Even if an incident seems trivial, it might not be unimportant to the patient.
‘Having a record of the incident will assist your professional indemnity insurer to help you if a complaint is made,’ Ms Antrobus said.
Good record-keeping systems of incidents and near misses is also a great way to identify if there are any trends that can be prevented.
‘This can help you and/or the pharmacy to review processes to minimise the risk of the incidents or near misses happening again,’ she said.
Keeping detailed records
When writing an incident report, it’s important to keep it professional and stick to the facts without assigning blame.
‘Make a record according to the pharmacy procedures, for example in the dispensing software or incident register,’ said Ms Antrobus.
‘You should also keep your own personal record and report the incident according to your professional indemnity insurance process.’
Record all the details of what happened, which may include:
- details of the incident
- any contributing factors
- what was done to resolve the incident/near miss
- any follow-up actions.
The post-incident process
Incidents and near misses offer an opportunity to review processes to make sure they don’t recur.

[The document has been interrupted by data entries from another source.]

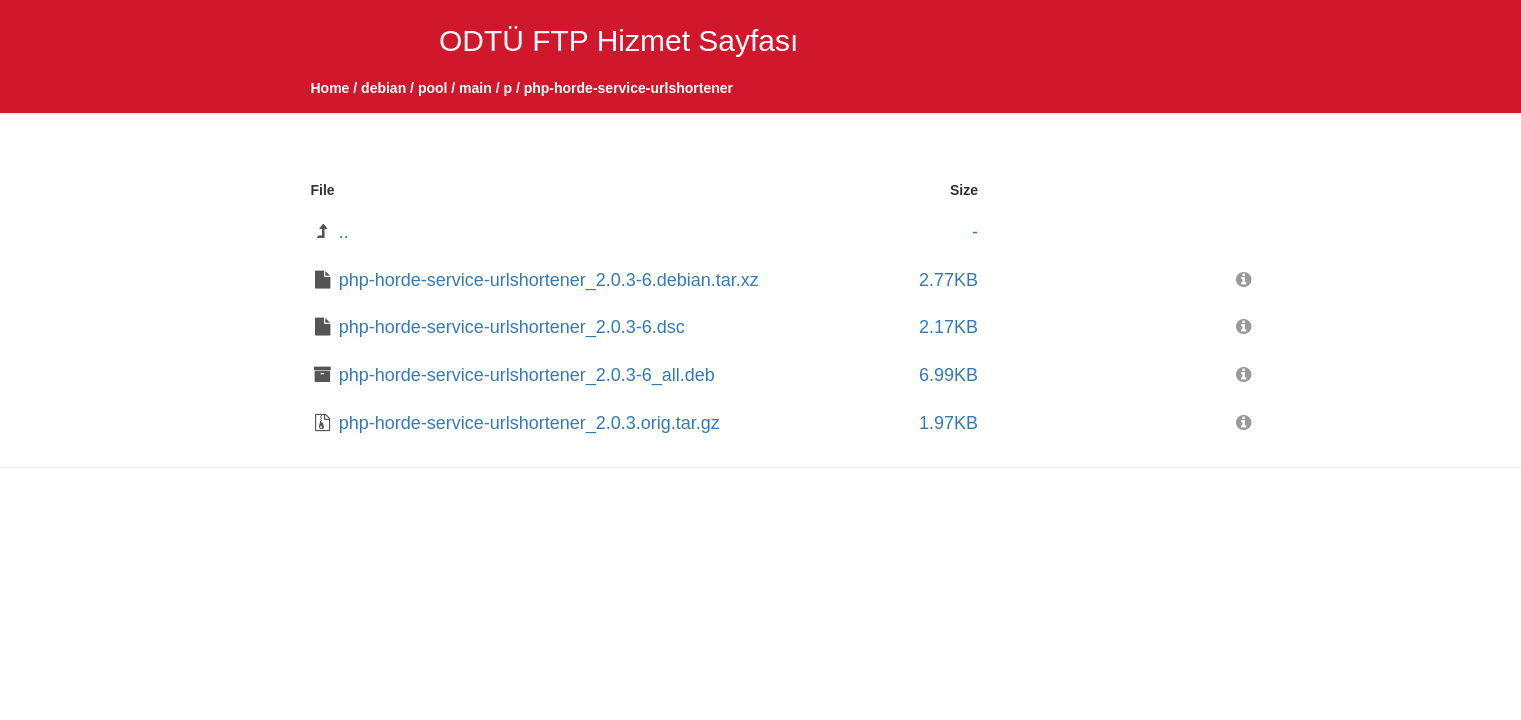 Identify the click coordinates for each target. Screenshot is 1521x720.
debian (383, 88)
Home (330, 88)
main (475, 88)
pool (433, 88) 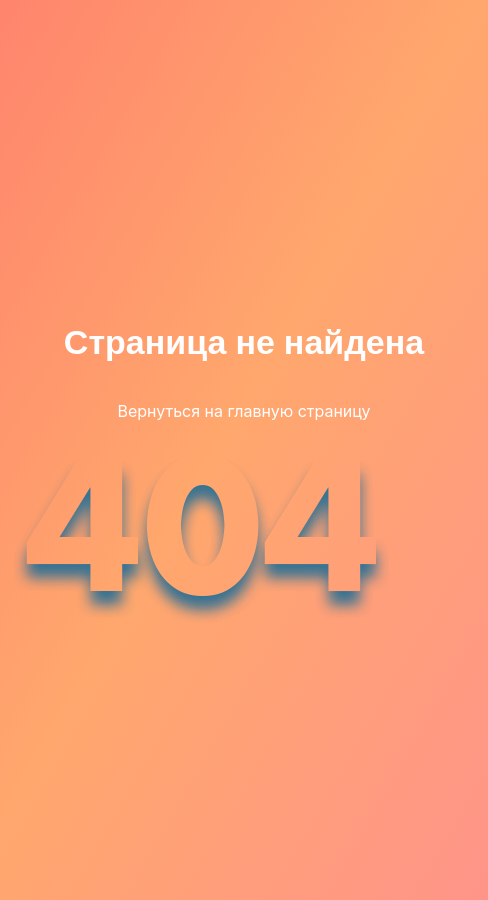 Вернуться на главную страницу (243, 411) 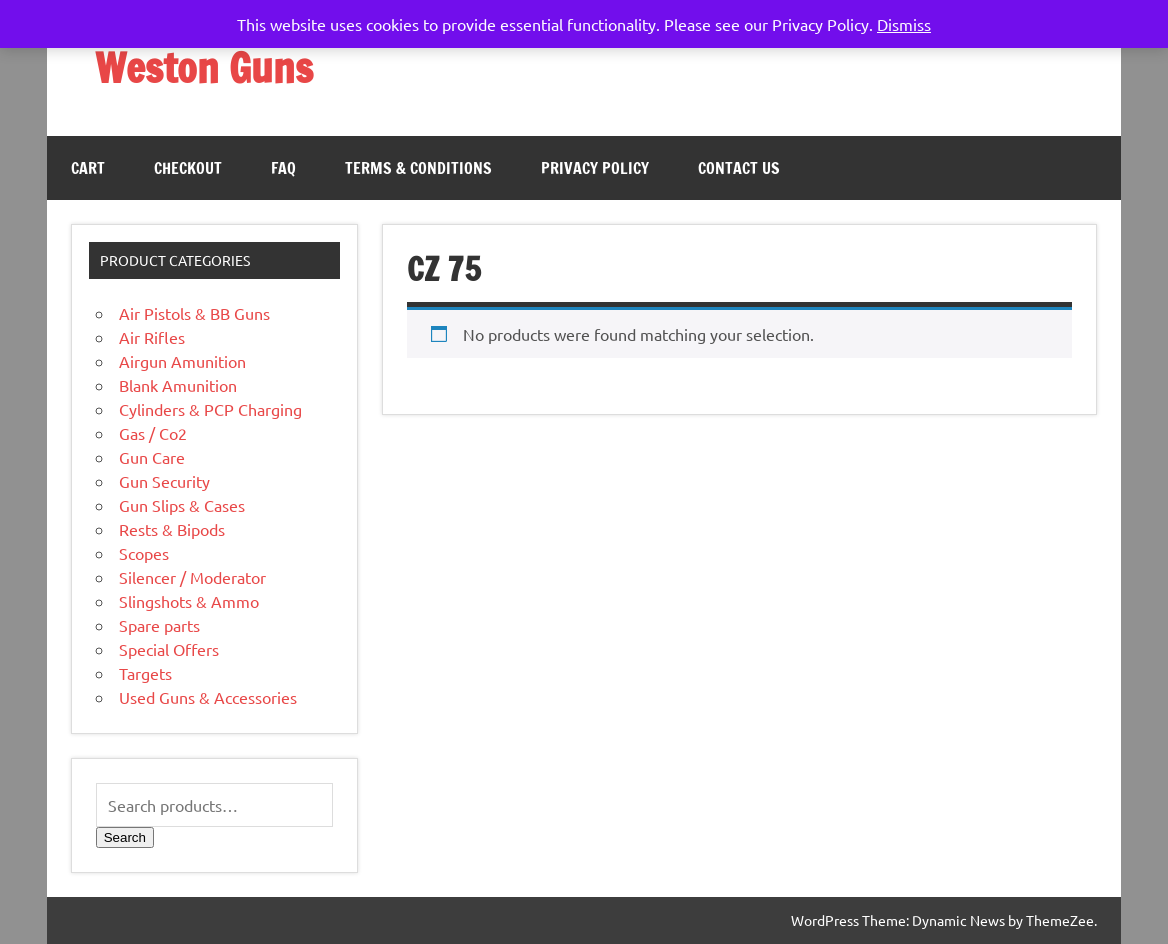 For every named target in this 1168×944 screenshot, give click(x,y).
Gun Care (152, 457)
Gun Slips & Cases (182, 505)
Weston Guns (204, 67)
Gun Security (164, 481)
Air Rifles (152, 337)
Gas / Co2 (153, 433)
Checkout (188, 168)
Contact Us (739, 168)
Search (125, 837)
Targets (145, 673)
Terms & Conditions (418, 168)
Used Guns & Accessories (208, 697)
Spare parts (159, 625)
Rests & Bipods (172, 529)
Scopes (144, 553)
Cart (88, 168)
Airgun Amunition (182, 361)
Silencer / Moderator (192, 577)
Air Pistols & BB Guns (194, 313)
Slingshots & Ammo (189, 601)
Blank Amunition (178, 385)
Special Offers (169, 649)
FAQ (283, 168)
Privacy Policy (595, 168)
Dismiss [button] (904, 24)
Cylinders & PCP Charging (210, 409) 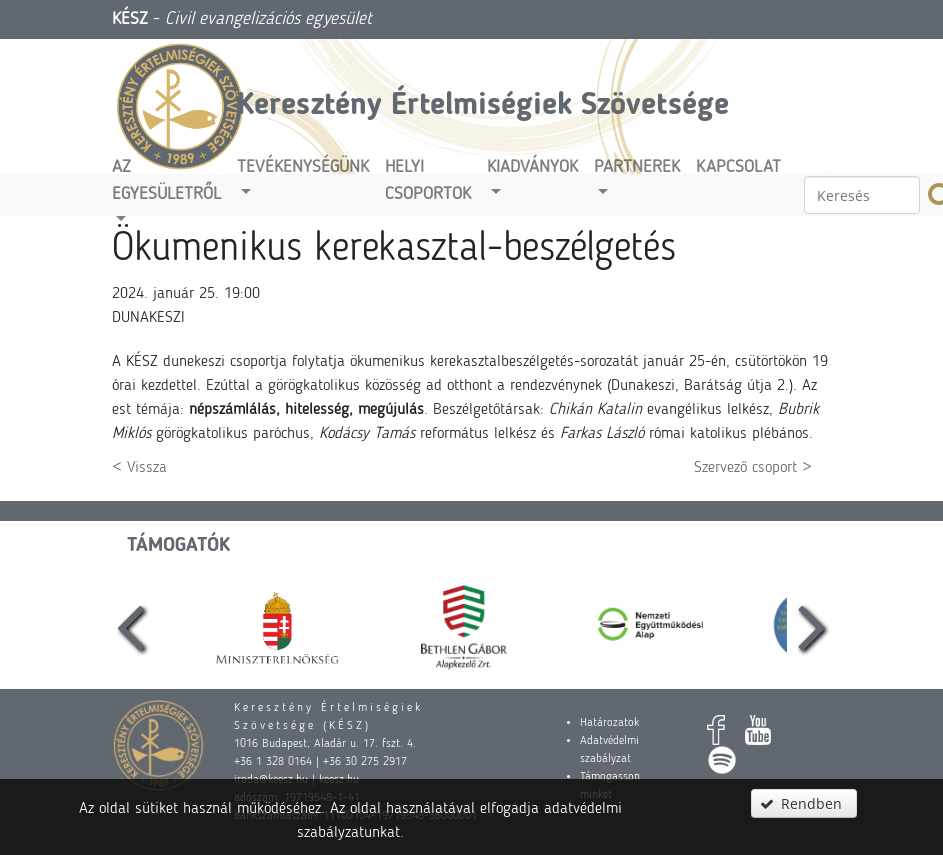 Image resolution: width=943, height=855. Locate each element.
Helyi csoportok (428, 180)
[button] (804, 803)
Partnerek (637, 167)
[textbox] (862, 195)
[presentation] (130, 625)
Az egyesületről (166, 180)
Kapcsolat (738, 167)
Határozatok (609, 723)
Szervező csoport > (753, 468)
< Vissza (139, 468)
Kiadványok (532, 167)
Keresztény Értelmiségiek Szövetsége (483, 106)
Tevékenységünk (303, 167) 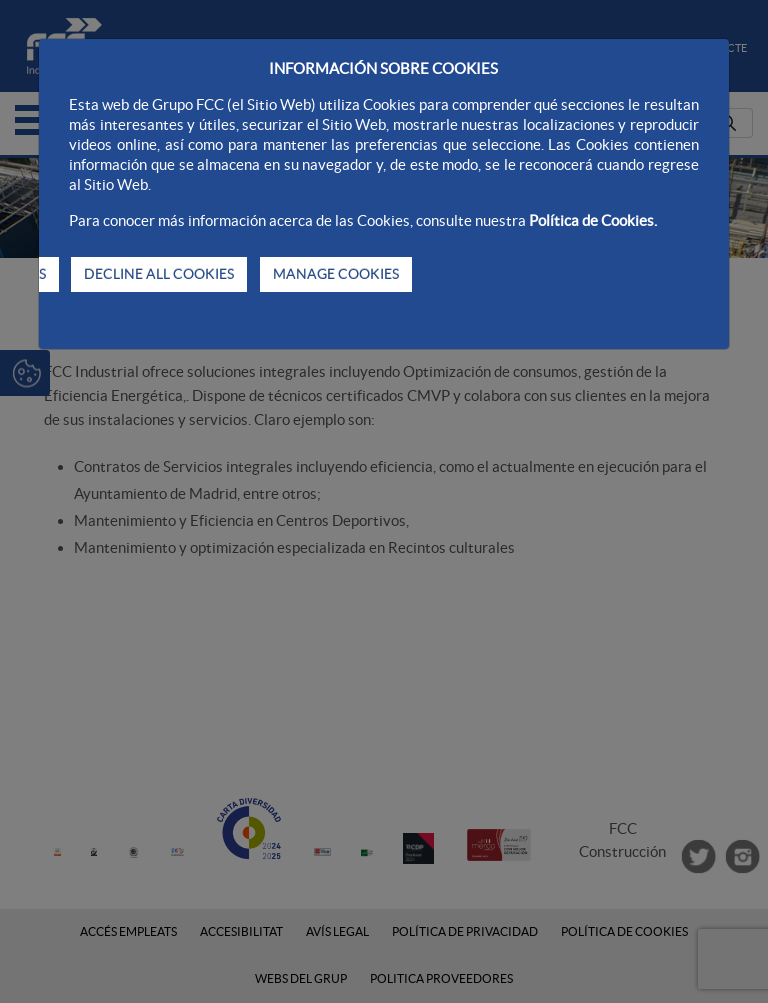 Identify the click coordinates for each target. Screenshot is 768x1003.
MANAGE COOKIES (336, 274)
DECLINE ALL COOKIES (159, 274)
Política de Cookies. (593, 220) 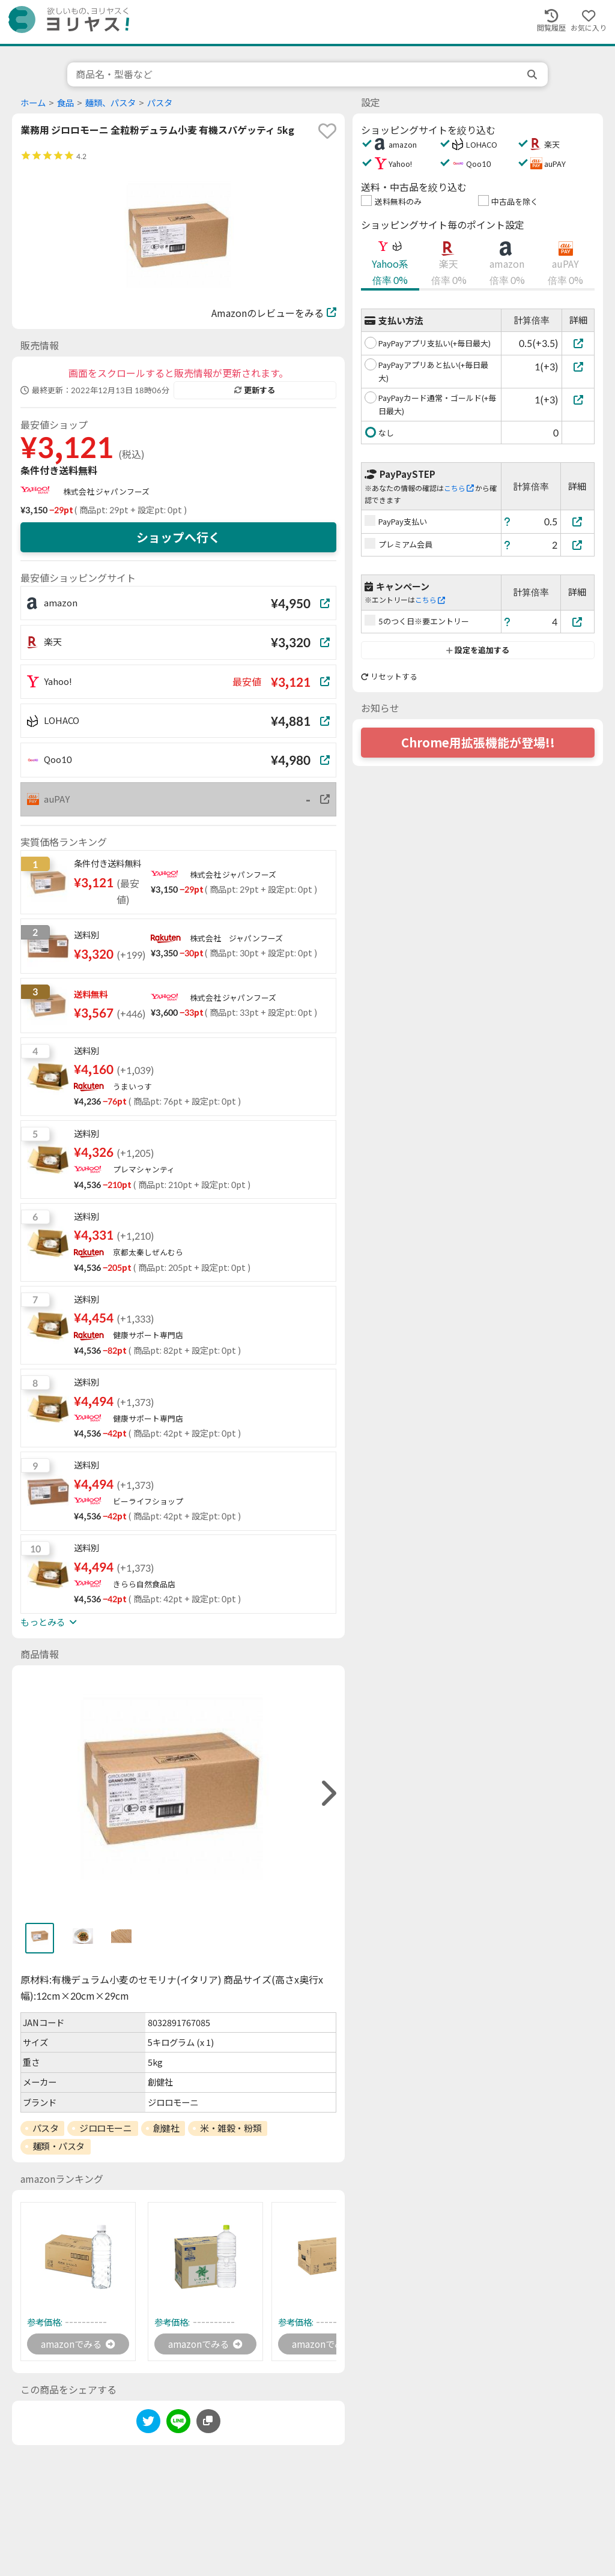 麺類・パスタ (58, 2146)
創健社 (166, 2128)
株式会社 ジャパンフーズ (106, 491)
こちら (459, 488)
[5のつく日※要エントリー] (578, 622)
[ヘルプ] (507, 521)
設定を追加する (477, 650)
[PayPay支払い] (578, 521)
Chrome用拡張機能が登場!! (478, 742)
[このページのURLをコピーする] (208, 2422)
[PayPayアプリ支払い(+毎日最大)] (578, 343)
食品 (65, 103)
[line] (178, 2424)
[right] (327, 1793)
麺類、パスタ (110, 103)
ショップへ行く (178, 537)
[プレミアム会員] (578, 545)
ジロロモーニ (105, 2128)
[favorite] (327, 131)
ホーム (33, 103)
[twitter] (148, 2424)
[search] (533, 74)
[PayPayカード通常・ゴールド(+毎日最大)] (578, 399)
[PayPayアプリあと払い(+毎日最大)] (578, 366)
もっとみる (48, 1622)
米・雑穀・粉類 (230, 2128)
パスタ (159, 103)
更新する (254, 390)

‘Reviewing the incident may identify contributing factors that led to the event that can be addressed, for example similar names/packaging of medicines placed close together in the dispensary,’ said Ms Antrobus.
Pharmacists should also consider any gaps in knowledge that may have led to the incident and undertake relevant CPD activities to fill them.
But a supportive, open approach – with a ‘no-blame’ or ‘non-punitive’ culture – is key to supporting staff members to report incidents and near misses.
‘No one intends to make an error. The important thing is to try to make sure the same thing doesn’t happen again,’ she said. ‘The Pharmacists’ Support Service is available if anyone is struggling after an incident.’
PSA support services that can help
PSA has an extensive range of professional standards, practice guidelines and continuing professional development that can help pharmacists be the best they can be.
‘Keeping up to date with best practice and new developments is a great way to prevent incidents,’ said Ms Antrobus. ‘PSA also has a Pharmacist-to-Pharmacist Advice Line to help you ask any curly questions you might have.’